DIRECTIONS —
Transcribe all of the entries below exactly. Leave out the pictures.
::: SOURCE DATA
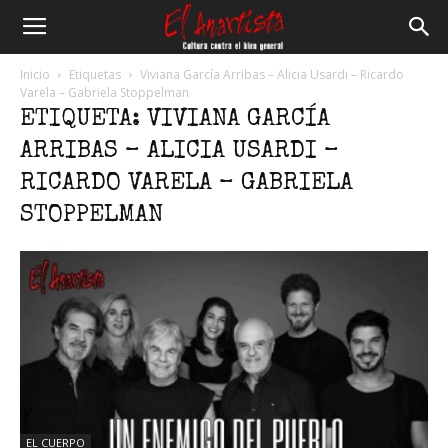
El
Inicio
Etiquetas
Viviana García Arribas – Alicia Usardi – Ricardo
Varela – Gabriela Stoppelman
ETIQUETA: VIVIANA GARCÍA
Anartista
ARRIBAS – ALICIA USARDI –
RICARDO VARELA – GABRIELA
STOPPELMAN
EL CUERPO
::::::
THE ANSWER —
El
Inicio
Etiquetas
Viviana García Arribas – Alicia Usardi – Ricardo
Varela – Gabriela Stoppelman
ETIQUETA: VIVIANA GARCÍA
Anartista
ARRIBAS – ALICIA USARDI –
RICARDO VARELA – GABRIELA
STOPPELMAN
EL CUERPO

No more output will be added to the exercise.